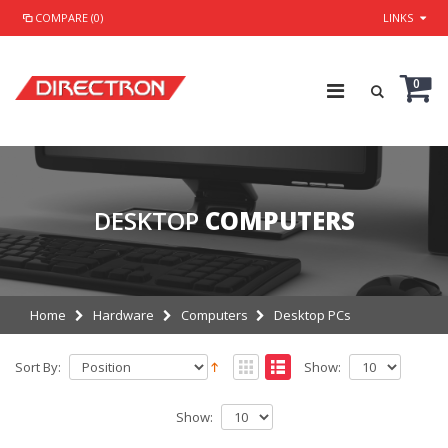
COMPARE (0)
LINKS
0
DESKTOP
COMPUTERS
Home
Hardware
Computers
Desktop PCs
Sort By:
Show:
Show:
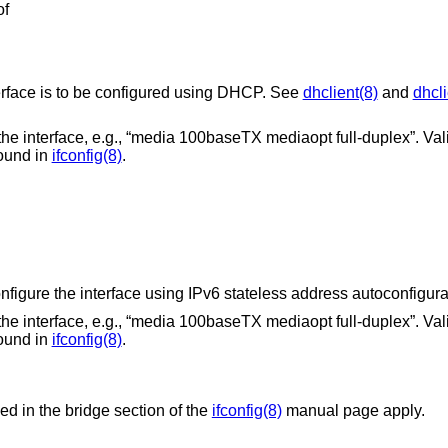
of
The literal string “dhcp” if the interface is to be configured using DHCP. See
dhclient(8)
and
dhcli
baseTX mediaopt full-duplex”. Valid options for a
e found in
ifconfig(8)
.
The literal string “autoconf”, to configure the interface using IPv6 stateless addres
baseTX mediaopt full-duplex”. Valid options for a
e found in
ifconfig(8)
.
bed in the bridge section of the
ifconfig(8)
manual page apply.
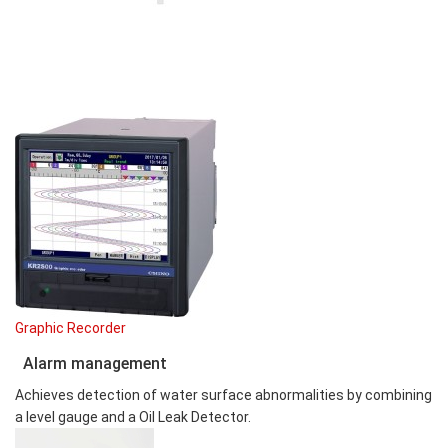
Graphic Recorder
Alarm management
Achieves detection of water surface abnormalities by combining
a level gauge and a Oil Leak Detector.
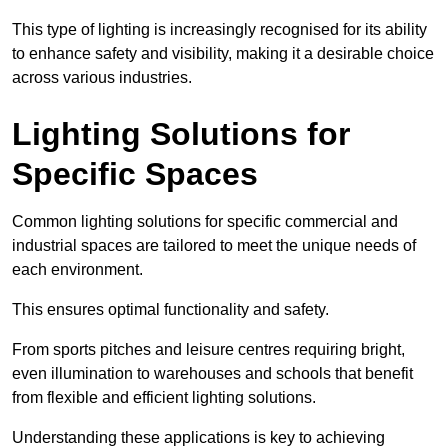
This type of lighting is increasingly recognised for its ability
to enhance safety and visibility, making it a desirable choice
across various industries.
Lighting Solutions for
Specific Spaces
Common lighting solutions for specific commercial and
industrial spaces are tailored to meet the unique needs of
each environment.
This ensures optimal functionality and safety.
From sports pitches and leisure centres requiring bright,
even illumination to warehouses and schools that benefit
from flexible and efficient lighting solutions.
Understanding these applications is key to achieving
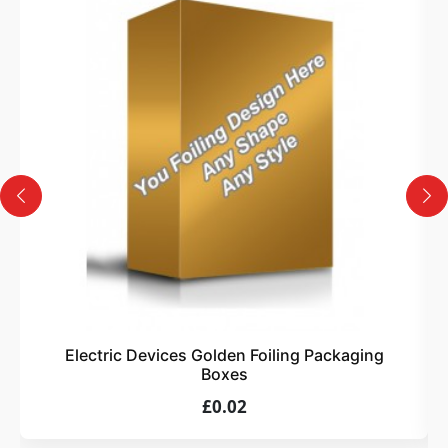
3
Design
Upload artwork or request custom design support.
4
Order
We produce and deliver your boxes with quality
assurance.
Electric Devices Golden Foiling Packaging
Boxes
£0.02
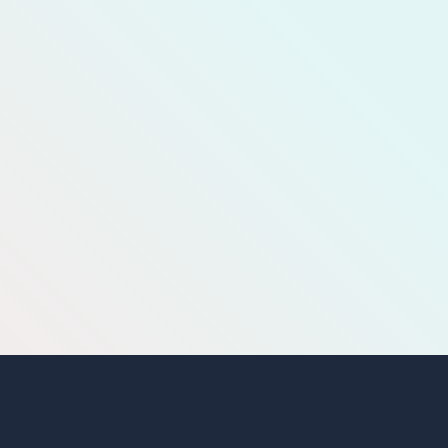
MEMBERSHIP
TEAM
GALLERY
COMPLAINT CELL QUESTIONNAIRE
COMPLAINT CELL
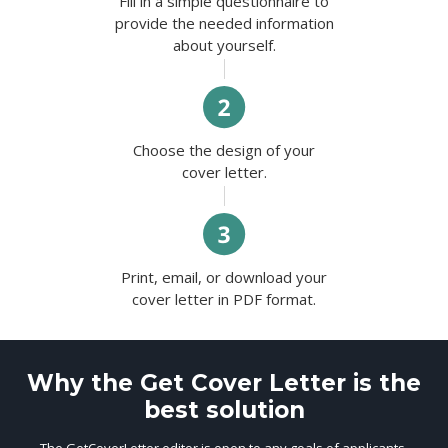
Fill in a simple questionnaire to
provide the needed information
about yourself.
Choose the design of your
cover letter.
Print, email, or download your
cover letter in PDF format.
Why the Get Cover Letter is the
best solution
The GetCoverLetter editor is open to any goals of applicants.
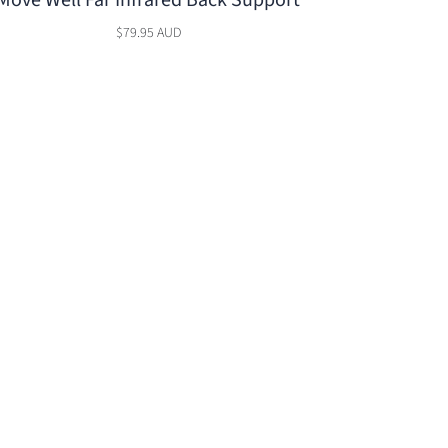
Move Well Far Infrared Back Support
$79.95 AUD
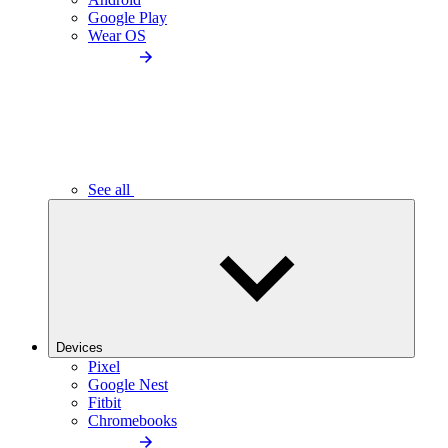
Google Play
Wear OS
See all
Devices
Pixel
Google Nest
Fitbit
Chromebooks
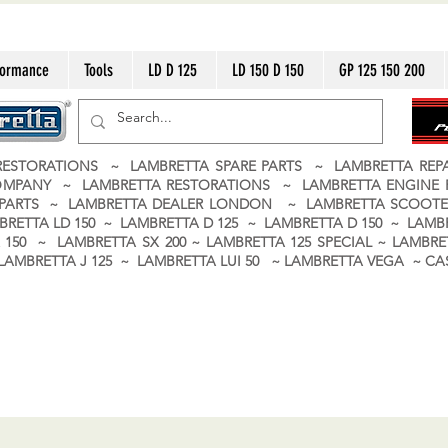
formance
Tools
LD D 125
LD 150 D 150
GP 125 150 200
ESTORATIONS ~ LAMBRETTA SPARE PARTS ~ LAMBRETTA RE
OMPANY ~ LAMBRETTA RESTORATIONS ~ LAMBRETTA ENGINE
A PARTS ~ LAMBRETTA DEALER LONDON
~ LAMBRETTA SCOOTE
BRETTA LD 150 ~ LAMBRETTA D 125 ~ LAMBRETTA D 150 ~ LAMBR
150 ~ LAMBRETTA SX 200 ~ LAMBRETTA 125 SPECIAL ~ LAMBRET
 ~ LAMBRETTA J 125 ~ LAMBRETTA LUI 50 ~ LAMBRETTA VEGA ~ 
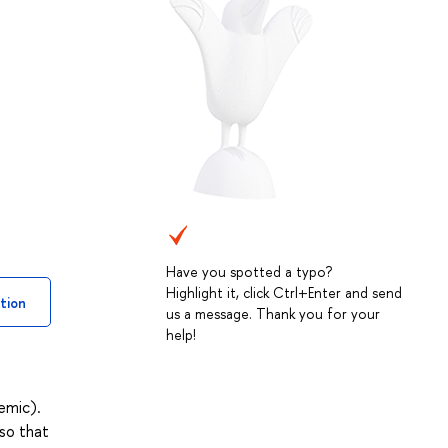
Have you spotted a typo?
Highlight it, click Ctrl+Enter and send
tion
us a message. Thank you for your
help!
emic).
so that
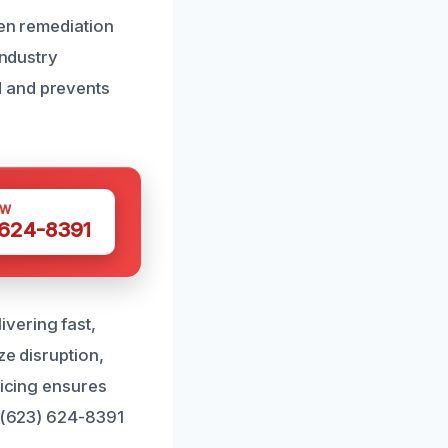
ven remediation
industry
d and prevents
OW
 624-8391
vering fast,
ze disruption,
ricing ensures
t (623) 624-8391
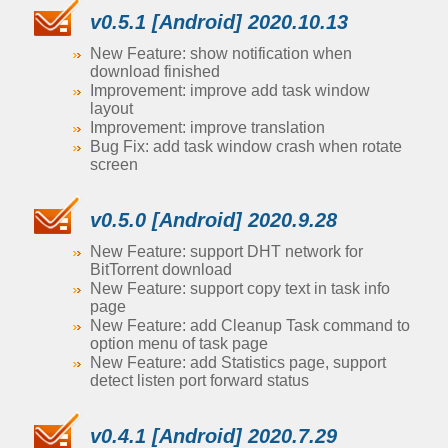
v0.5.1 [Android] 2020.10.13
New Feature: show notification when
download finished
Improvement: improve add task window
layout
Improvement: improve translation
Bug Fix: add task window crash when rotate
screen
v0.5.0 [Android] 2020.9.28
New Feature: support DHT network for
BitTorrent download
New Feature: support copy text in task info
page
New Feature: add Cleanup Task command to
option menu of task page
New Feature: add Statistics page, support
detect listen port forward status
v0.4.1 [Android] 2020.7.29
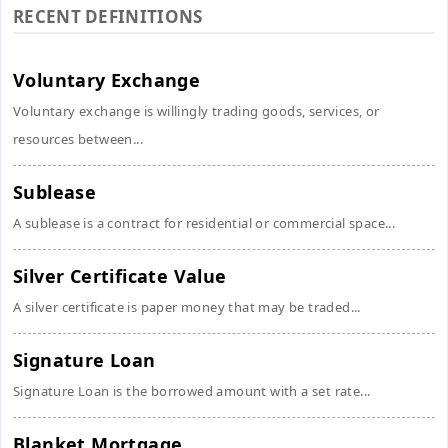
RECENT DEFINITIONS
Voluntary Exchange
Voluntary exchange is willingly trading goods, services, or
resources between...
Sublease
A sublease is a contract for residential or commercial space...
Silver Certificate Value
A silver certificate is paper money that may be traded...
Signature Loan
Signature Loan is the borrowed amount with a set rate...
Blanket Mortgage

* Exercise directions
Skipping any pictures, copy the entries exactly as they appear.

* Reply
COMPARE (0)
LINKS
0
DESKTOP
COMPUTERS
Home
Hardware
Computers
Desktop PCs
Sort By:
Show:
Show:
of
The literal string “dhcp” if the interface is to be configured using DHCP. See
dhclient(8)
and
dhcli
baseTX mediaopt full-duplex”. Valid options for a
e found in
ifconfig(8)
.
The literal string “autoconf”, to configure the interface using IPv6 stateless addres
baseTX mediaopt full-duplex”. Valid options for a
e found in
ifconfig(8)
.
bed in the bridge section of the
ifconfig(8)
manual page apply.
Graphic Recorder
Alarm management
Achieves detection of water surface abnormalities by combining
a level gauge and a Oil Leak Detector.
This type of lighting is increasingly recognised for its ability
to enhance safety and visibility, making it a desirable choice
across various industries.
Lighting Solutions for
Specific Spaces
Common lighting solutions for specific commercial and
industrial spaces are tailored to meet the unique needs of
each environment.
This ensures optimal functionality and safety.
From sports pitches and leisure centres requiring bright,
even illumination to warehouses and schools that benefit
from flexible and efficient lighting solutions.
Understanding these applications is key to achieving
3
Design
Upload artwork or request custom design support.
4
Order
We produce and deliver your boxes with quality
assurance.
Electric Devices Golden Foiling Packaging
Boxes
£0.02
MEMBERSHIP
TEAM
GALLERY
COMPLAINT CELL QUESTIONNAIRE
COMPLAINT CELL
Fill in a simple questionnaire to
provide the needed information
about yourself.
Choose the design of your
cover letter.
Print, email, or download your
cover letter in PDF format.
Why the Get Cover Letter is the
best solution
The GetCoverLetter editor is open to any goals of applicants.
Move Well Far Infrared Back Support
$79.95 AUD
Google Play
Wear OS
See all
Devices
Pixel
Google Nest
Fitbit
Chromebooks
formance
Tools
LD D 125
LD 150 D 150
GP 125 150 200
ESTORATIONS ~ LAMBRETTA SPARE PARTS ~ LAMBRETTA RE
OMPANY ~ LAMBRETTA RESTORATIONS ~ LAMBRETTA ENGINE
A PARTS ~ LAMBRETTA DEALER LONDON
~ LAMBRETTA SCOOTE
BRETTA LD 150 ~ LAMBRETTA D 125 ~ LAMBRETTA D 150 ~ LAMBR
150 ~ LAMBRETTA SX 200 ~ LAMBRETTA 125 SPECIAL ~ LAMBRET
 ~ LAMBRETTA J 125 ~ LAMBRETTA LUI 50 ~ LAMBRETTA VEGA ~ 
Have you spotted a typo?
Highlight it, click Ctrl+Enter and send
tion
us a message. Thank you for your
help!
emic).
so that
ven remediation
industry
d and prevents
OW
 624-8391
vering fast,
ze disruption,
ricing ensures
t (623) 624-8391
v0.5.1 [Android] 2020.10.13
New Feature: show notification when
download finished
Improvement: improve add task window
layout
Improvement: improve translation
Bug Fix: add task window crash when rotate
screen
v0.5.0 [Android] 2020.9.28
New Feature: support DHT network for
BitTorrent download
New Feature: support copy text in task info
page
New Feature: add Cleanup Task command to
option menu of task page
New Feature: add Statistics page, support
detect listen port forward status
v0.4.1 [Android] 2020.7.29
RECENT DEFINITIONS
Voluntary Exchange
Voluntary exchange is willingly trading goods, services, or
resources between...
Sublease
A sublease is a contract for residential or commercial space...
Silver Certificate Value
A silver certificate is paper money that may be traded...
Signature Loan
Signature Loan is the borrowed amount with a set rate...
Blanket Mortgage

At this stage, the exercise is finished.